Diagnostic and radiological services are covered by Humana Gold Plus H6622-021 (HMO-POS), featuring no copay and no coinsurance for lab services, and no copay for diagnostic radiology. Outpatient diagnostic tests carry a $0 to $110 copay with no coinsurance, while therapeutic radiological services require a $35 copay and 20% coinsurance.

Home Health Services See details

Home health services are covered under the Humana Gold Plus H6622-021 (HMO-POS) plan with no copay and no coinsurance, though prior authorization is required.

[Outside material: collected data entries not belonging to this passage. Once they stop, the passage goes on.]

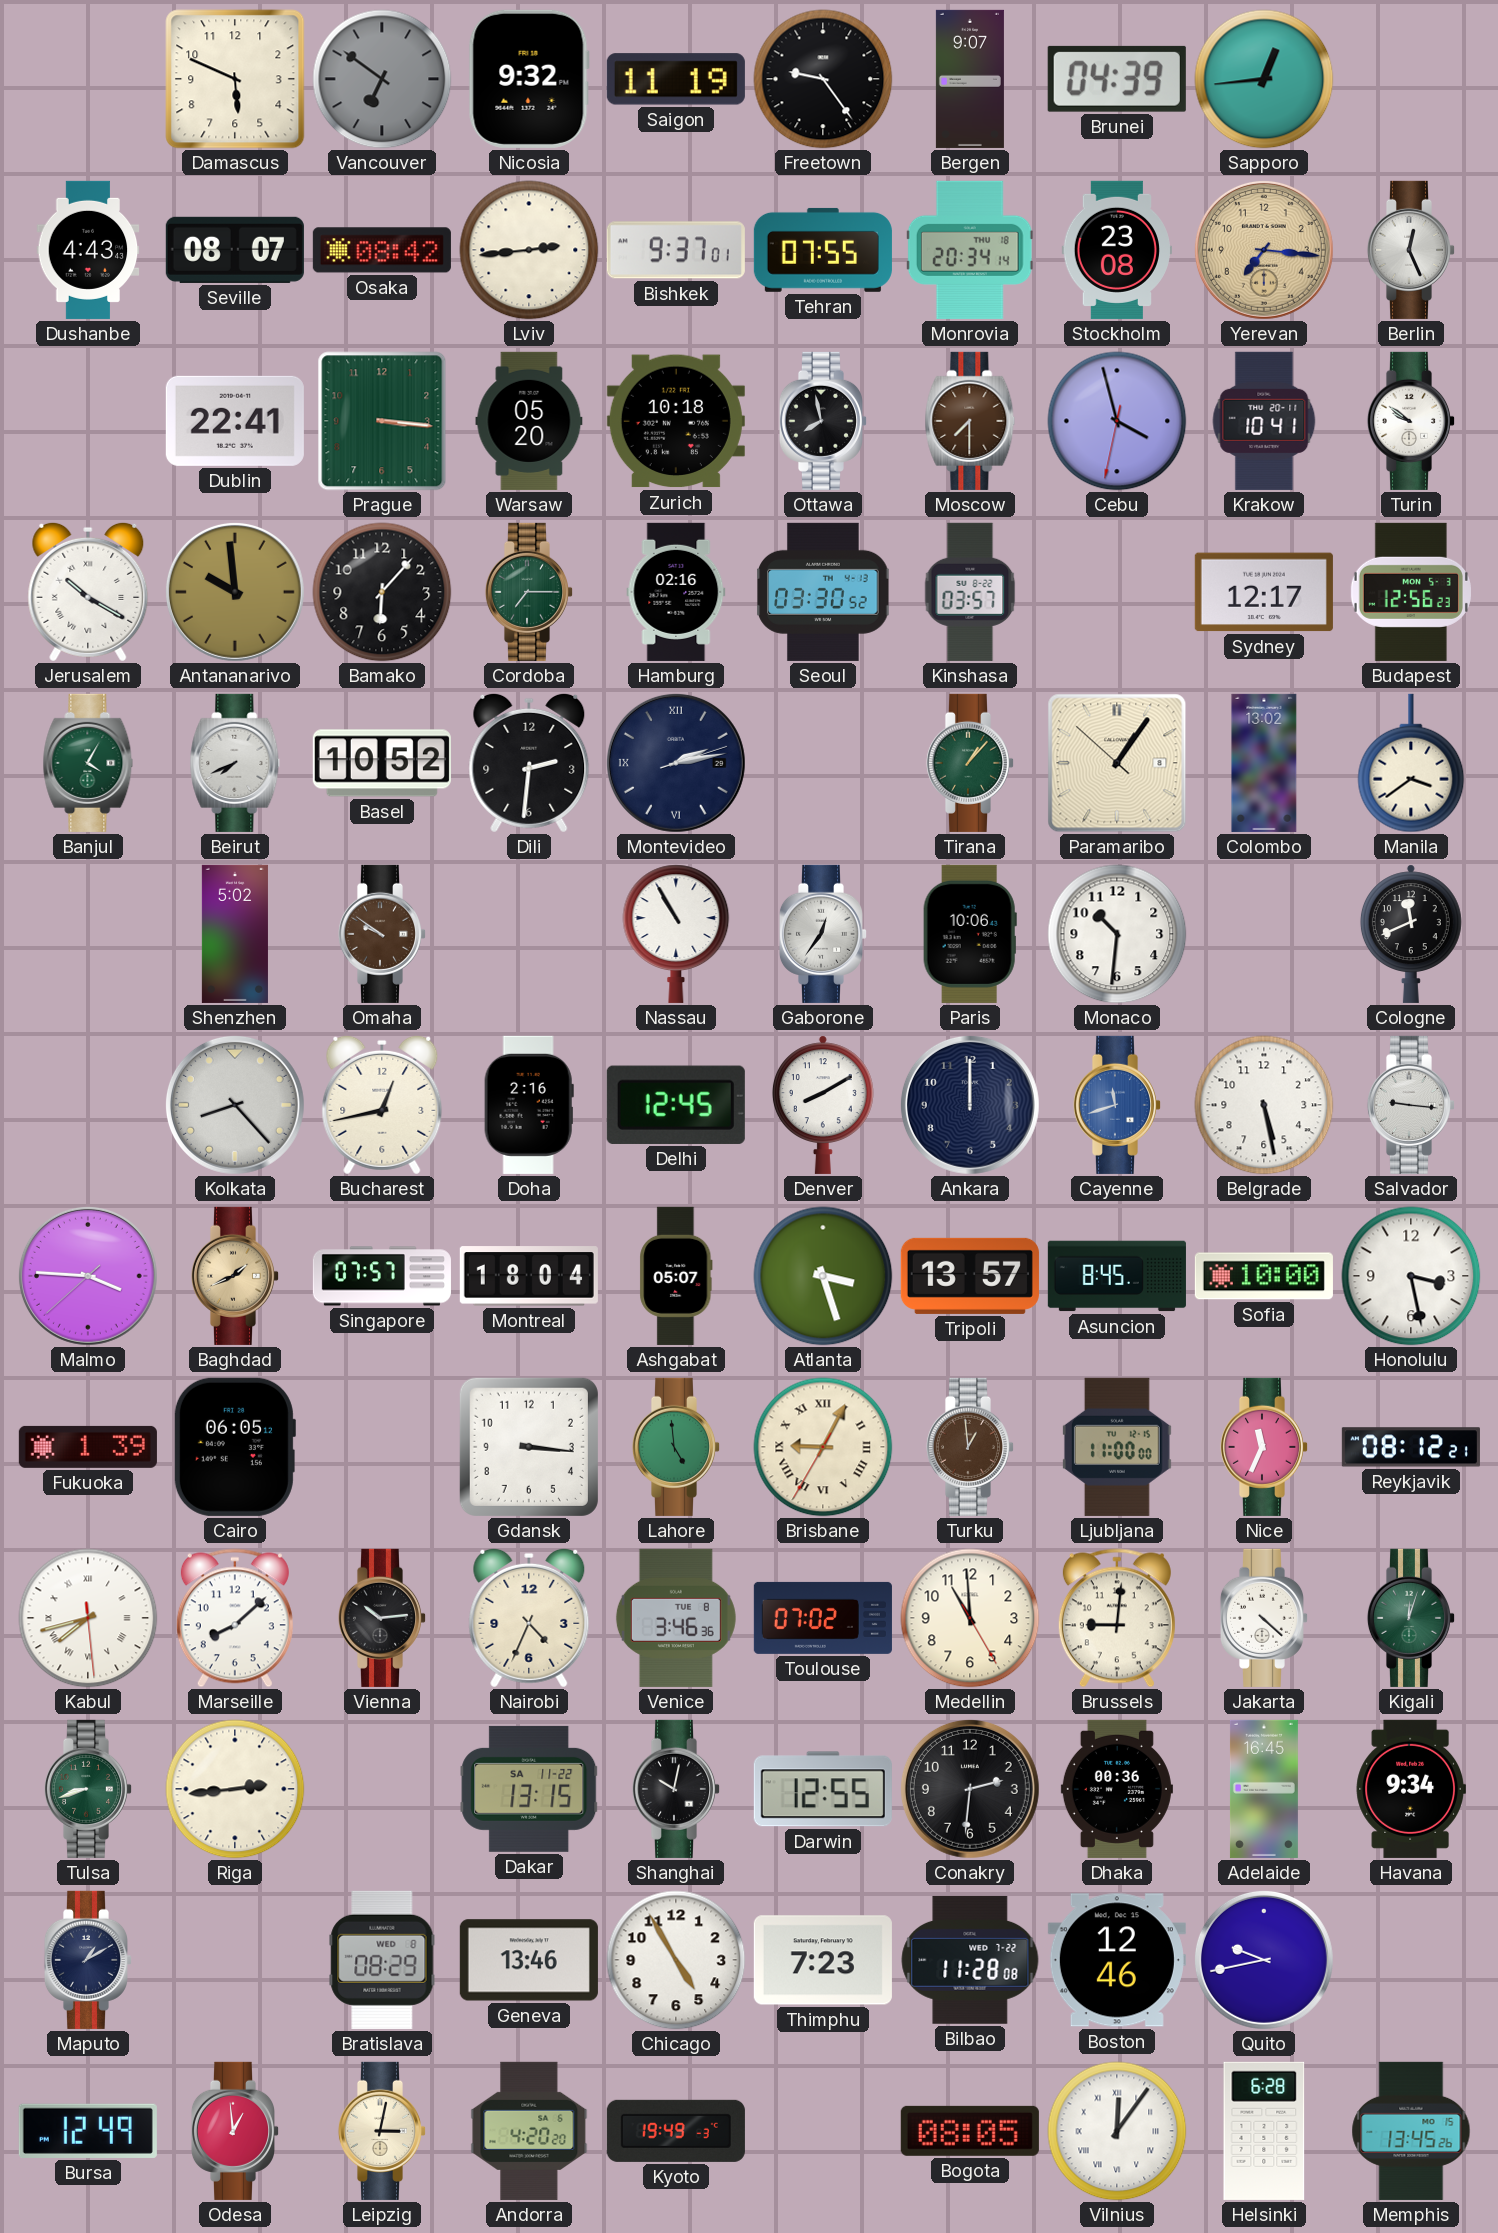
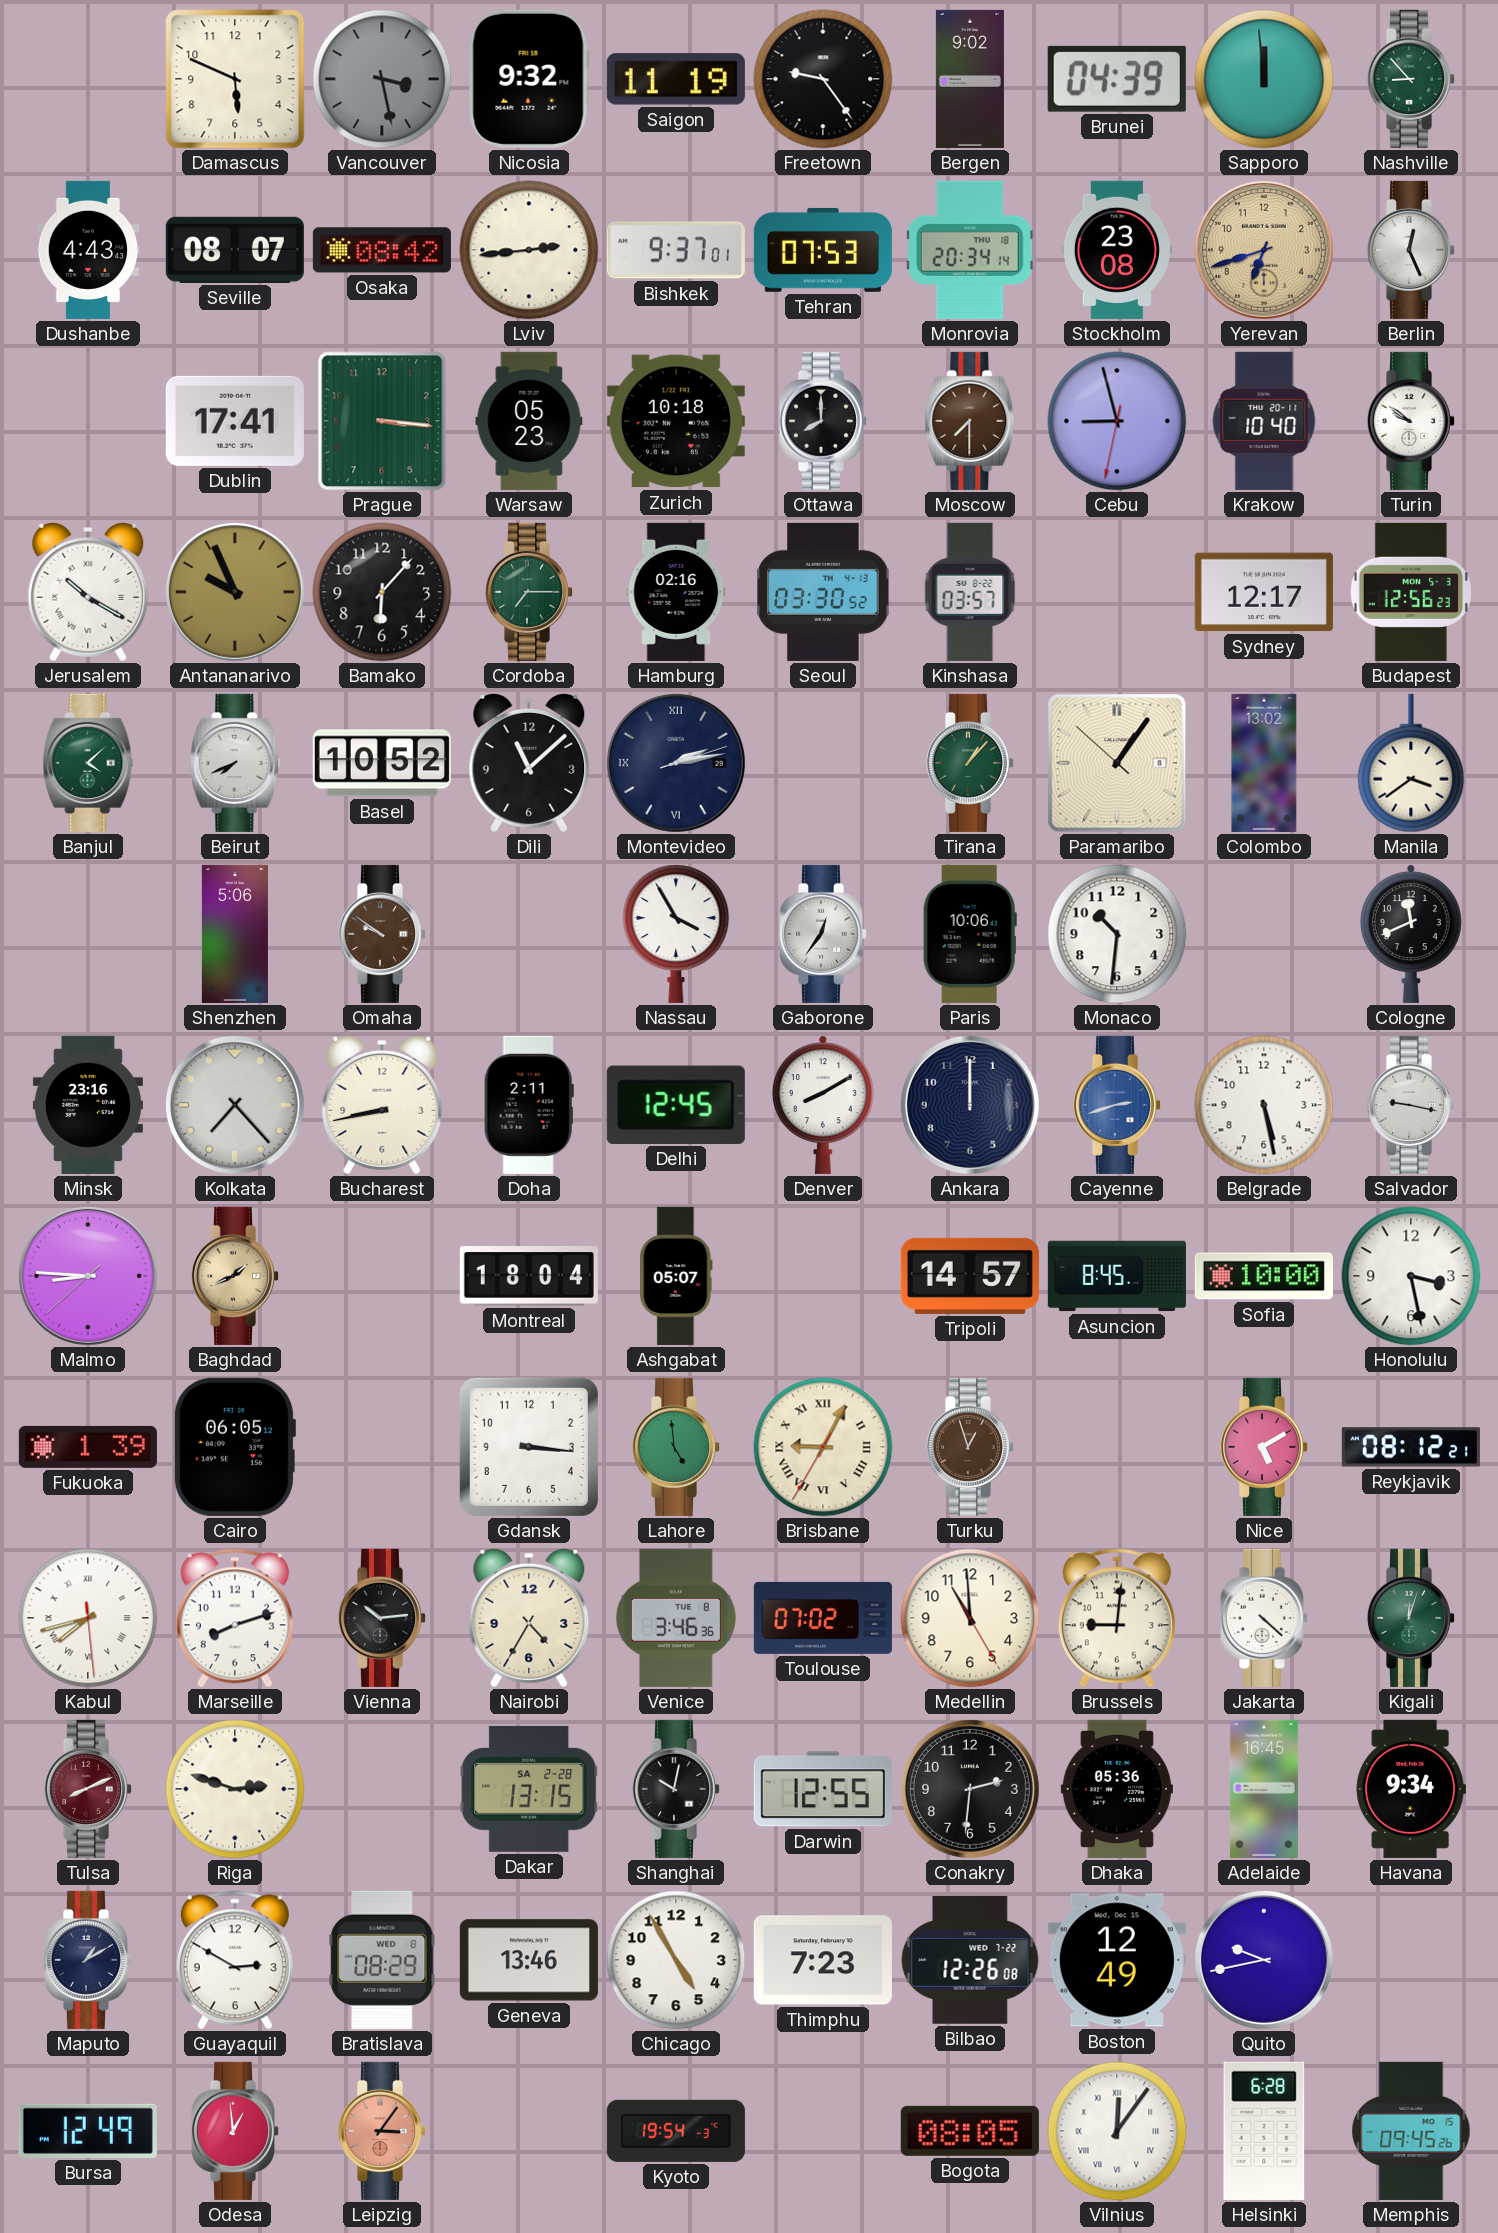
Vancouver: 6:51 -> 3:28
Bergen: 9:07 -> 9:02
Sapporo: 12:44 -> 11:59
Nashville: none -> 8:53
Tehran: 07:55 -> 07:53
Yerevan: 7:16 -> 6:42
Dublin: 22:41 -> 17:41
Warsaw: 05:20 -> 05:23
Ottawa: 7:58 -> 8:00
Cebu: 3:57 -> 8:57
Krakow: 10:41 -> 10:40
Antananarivo: 9:59 -> 9:56
Banjul: 4:05 -> 4:08
Dili: 2:31 -> 11:08
Shenzhen: 5:02 -> 5:06
Nassau: 10:55 -> 3:55
Minsk: none -> 23:16
Kolkata: 8:23 -> 7:23
Bucharest: 12:43 -> 8:43
Doha: 2:16 -> 2:11
Cayenne: 11:42 -> 2:42
Salvador: 9:16 -> 9:17
Malmo: 3:45 -> 8:45
Singapore: 07:57 -> none
Atlanta: 3:27 -> none
Tripoli: 13:57 -> 14:57
Turku: 12:59 -> 12:57
Ljubljana: 11:00 -> none
Nice: 11:34 -> 5:10
Marseille: 8:08 -> 8:12
Nairobi: 4:34 -> 4:35
Tulsa: 8:42 -> 8:11
Tulsa dial: green -> burgundy
Riga: 2:44 -> 2:48
Dakar date: SA 11-22 -> SA 2-28
Dhaka: 00:36 -> 05:36
Guayaquil: none -> 2:50
Bilbao: 11:28 -> 12:26
Boston: 12:46 -> 12:49
Leipzig: 3:02 -> 3:06
Leipzig dial: cream -> salmon
Andorra: 4:20 -> none
Kyoto: 19:49 -> 19:54
Memphis: 13:45 -> 09:45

Cardiac Rehabilitation Services See details

Cardiac Rehabilitation Services under Humana Gold Plus H6622-021 (HMO-POS) require prior authorization and feature no coinsurance, but only some services are covered. Specifically, cardiac rehabilitation, intensive cardiac rehabilitation, pulmonary rehabilitation, and supervised exercise therapy (SET) for symptomatic peripheral artery disease (PAD) services are not covered and carry a $10 copay.

Skilled Nursing Facility (SNF) See details

Humana Gold Plus H6622-021 (HMO-POS) covers Skilled Nursing Facility (SNF) services with no coinsurance, featuring a $10 daily copay for days 1 to 20 and a $218 daily copay for days 21 to 100. Prior authorization is required, though a prior three-day hospital stay is not, and additional days beyond the standard 100 days are not covered.

Other Services See details

Other services covered by the Humana Gold Plus H6622-021 (HMO-POS) plan include acupuncture with a $35 copay and no coinsurance, limited to 20 treatments per year. Over-the-counter items and chronic illness meal benefits are also covered with no copay and no coinsurance, though certain other supplemental services are not covered.